(BCN) — Marin County could see its entire shoreline flooded during an extreme storm before the end of the century unless coordinated measures are taken to address sea level rise in the Bay Area.

As part of a state-mandated effort to create a shoreline resiliency plan, the county Board of Supervisors got a glimpse Tuesday of what the consequences of inaction could be if efforts are not made to protect the shoreline from rising sea levels.

The board received a report from the San Francisco Bay Conservation and Development Commission, known as BCDC, a regional state regulatory body that has created a regional strategy dubbed “Bay Adapt” to coordinate the mitigation efforts.

Two websites were introduced at the meeting that can keep the public informed about the planning process, bayadapt.org and adaptingtorisingtides.org.

Sea levels along the United States coastline are projected to rise by between 10-12 inches by 2050, matching the amount of sea level rise from 1920-2020, and rise by as much as 2 feet by 2100, according to the National Oceanic and Atmospheric Administration.

Flooding in Marin County could impact 28,000 residents, 104,000 existing jobs, and 85,000 planned jobs, according to projections from the commission.

Additionally, 13,000 existing housing units and 70,000 planned units could be compromised or destroyed during a significant storm in the next 40 to 100 years.

“So, it doesn’t matter if you don’t personally live near the shoreline, this is an issue that will impact everyone in the Bay,” said Dana Brechwald, assistant planning director for climate adaptation at BCDC.

Rail and highway transportation could also be impacted, with significant flooding forecast for state Highway 37.

Novato, Mill Valley, Corte Madera and San Rafel will experience some of the earliest flooding in the Bay Area if sea levels rise by 12 inches. During a significant storm, water levels could surge by as much 96 inches by the year 2100, which would completely flood Novato.

The projections are fueling a proposal to invest about $110 billion in shoreline resiliency around the Bay Area. The cost of inaction could cost double that amount, according to Brechwald. Marin County’s costs are estimated to be $17 billion, second-highest in the region behind only Alameda County.

California Gov. Gavin Newsom signed Senate Bill 272 into law earlier this month. The law, authored by state Sen. John Laird, D-Santa Cruz, requires coastal governments to create a sea rise or shoreline resiliency plan in order to receive funding from the state to implement the plan.
The plan will be created by the county with guidance from BCDC and must be approved by the commission by 2034.

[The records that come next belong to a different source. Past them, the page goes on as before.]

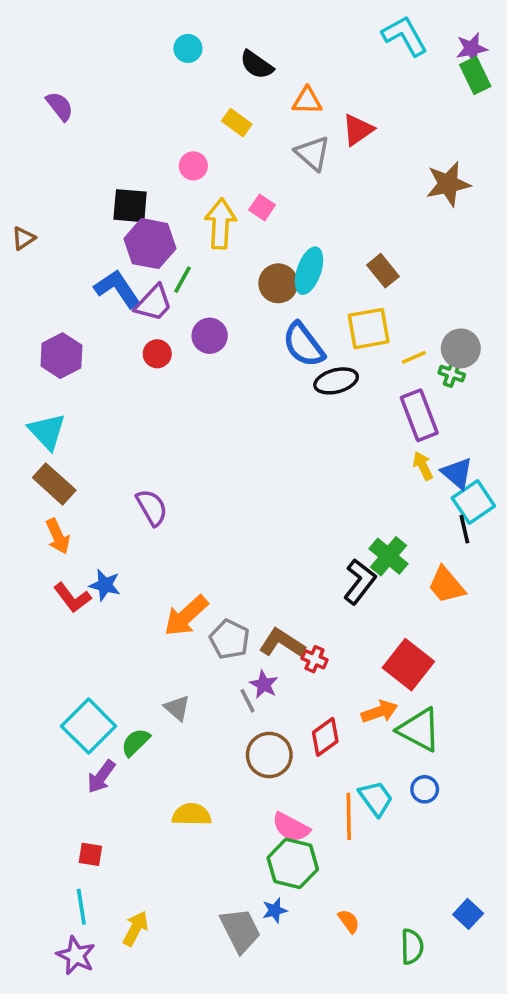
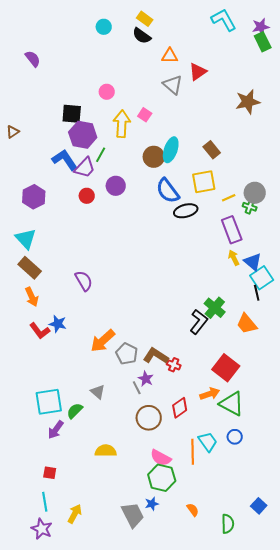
yellow rectangle: (237, 123) -> (145, 19), moved
cyan square: (89, 726) -> (49, 402), turned 36

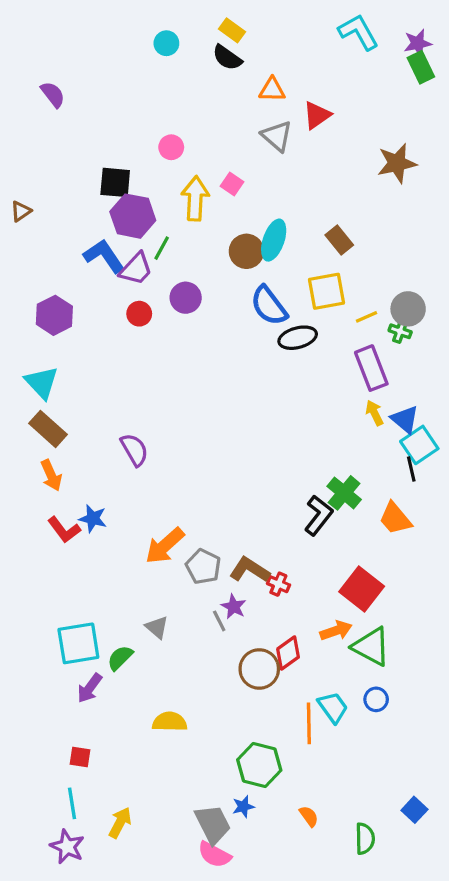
brown circle: (149, 418) -> (259, 669), moved
pink semicircle: (161, 458) -> (214, 855), moved

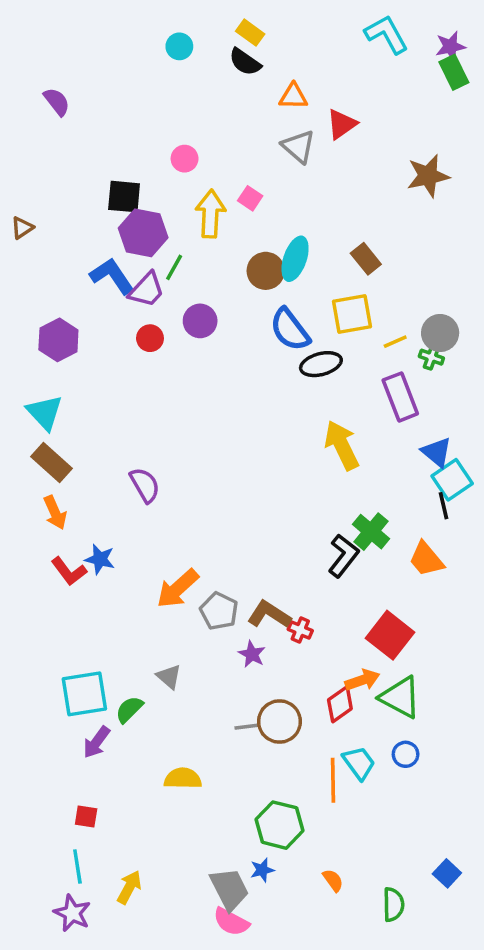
yellow arrow: (374, 413) -> (342, 445), moved, size x1.8
gray line: (219, 621) -> (247, 727), moved, turned -70
red diamond: (288, 653) -> (340, 704), moved

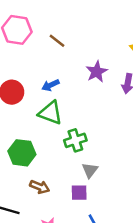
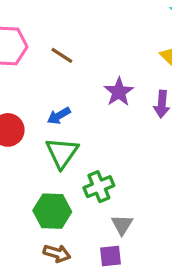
green triangle: (50, 113) -> (62, 153), turned 50
green hexagon: (22, 153) -> (52, 211), moved

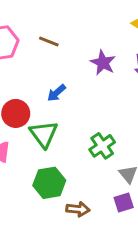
green triangle: (62, 153) -> (44, 134), moved
green hexagon: (52, 211) -> (49, 183), moved

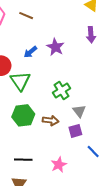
purple star: (103, 63) -> (55, 47), moved
brown arrow: (78, 209) -> (51, 120), moved

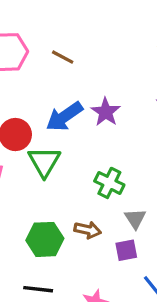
blue arrow: (30, 52) -> (64, 117), size x1.6
green cross: (61, 90) -> (109, 183), turned -36
green hexagon: (23, 115) -> (45, 239), moved

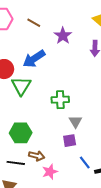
purple star: (106, 112) -> (63, 36), moved
green cross: (109, 183) -> (60, 100), turned -30
brown arrow: (88, 230) -> (37, 156), moved

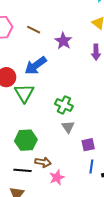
green cross: (60, 100) -> (64, 105), turned 30
gray triangle: (75, 122) -> (68, 127), moved
purple square: (70, 141) -> (88, 145), moved
blue line: (85, 162) -> (91, 167), turned 48

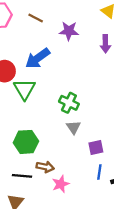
purple star: (63, 41) -> (69, 31), turned -30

The commission is trying to coordinate governments in the Bay Area because affecting the shoreline in one place impacts the entire Bay, Brechwald said.

A virtual community meeting is planned for Thursday from 1-4 p.m. to get feedback on the plan, which includes several potential projects around the county, including resiliency work on Highway 37, restoration of multiple marshes and wetlands, and additional climate assessments. Register at bayadapt.org by clicking on the participate tab and registration link.